Elon Musk may not think that lidar is a necessary sensor for self-driving cars, but pretty much everyone else in the inudstry disagrees. With its long range, impressive accuracy, wide field of view, and near-immunity to the vagries of ambient light and weather, lidar offers a volume of high quality data that's hard to get with cameras or radar. Companies like Ford and Baidu see lidar as an integral sensor on their near-future autonomous car projects, and to support that vision, they've just invested US $150 million in Velodyne, the company that makes the best lidar sensors on the planet.
Ford and Baidu are both very specific about what this $150 million investment is going to do for them. Ford wants Velodyne to "quickly mass-produce a more affordable automotive LiDAR sensor" so the company can launch a fleet of self-driving ride-sharing cars by 2021. Meanwhile, Baidu is hoping to "advance Velodyne’s development of increasingly sophisticated LiDAR sensors."
The primary near-term focus for Velodyne will likely be a redesign of their sensors to make them mass production friendly at a significantly lower cost: the autonomous vehicles that Ford is testing right now (pictured above) use four mid range Velodyne HDL-32Es, and even Velodyne's most affordable sensor currently costs $8,000. Spending $32,000 (or more) on just sensor hardware will not lead to an autonomous car that’s cost effective for anyone, which is why the priority right now is to reduce cost without sacrificing the kind of performance that makes lidar so valuable.
Photo: Evan Ackerman / IEEE Spectrum
When Velodyne calls itself "the recognized global leader in lidar technology," they're not kidding. Plenty of other companies make lidar systems, but they're usually short to medium range planar sensors designed for indoor navigation and basic obstacle avoidance.
There is certainly a concern here that this investment would give Ford and Baidu some amount of control over the units that Velodyne produces; presumably, this is why they made the investment in the first place. The issue for everyone else is that there aren't really other options for something with a 100-meter plus range and a wide field of view: Velodyne makes the best stuff, which is why just about everyone putting lidar on autonomous cars is using their (very recognizable) sensors.
Having said that, the next five years will, we hope, yield an exciting variety of new low-cost lidar technologies. Here's a sample of what we're looking forward to:
Quanergy: Has a prototype of a $250 solid state automotive lidar.
Innoviz: Is promising a $100 solid-state automotive lidar by 2018.
Innoluce: Is targeting a $100 MEMS-based lidar by 2018.

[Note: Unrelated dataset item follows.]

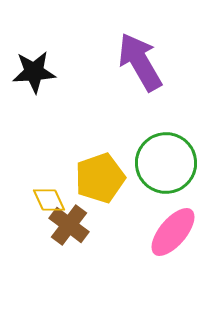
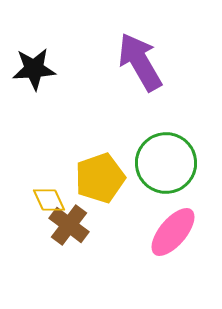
black star: moved 3 px up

These lidars are all aimed at the automotive sector, and as such, they're designed to be low cost and reliable. Long-term reliability has been a concern with Velodyne's hardware, because the sensors are spinning all the time. The companies listed above are all developing solid state lidar, with either no large moving parts, or no moving parts whatsoever. Solid state lidar also promises to be cheaper, and DARPA-sponsored research from MIT is developing lidar that can be manufactured entirely on one single chip.
Our guess would be that Velodyne is also working on its own next-generation lidar system that may be entirely solid state, but we'd also guess that the sensors that Ford and Baidu are looking forward to will be a mass producible, relatively low cost version of Velodyne's existing VLP-16 "Puck." For consumer vehicles with Level 4 autonomy—door to door self-driving, in other words—a more significant redesign will likely be necessary, but Velodyne has a clear development path towards a sensor designed in the context of what Ford wants to do over the next five years with ride sharing vehicles.
Yesterday Ford announced that it pegged 2021 as the launch date for a high-volume, full-autonomous ride-sharing fleet. Besides the investment in Velodyne the car company announced the purchase of Israeli computer vision and machine learning company SAIPS, an exclusive licensing deal with machine vision startup Nirenberg Neurosciences, and an investment in 3D mapping tech firm Civil Maps.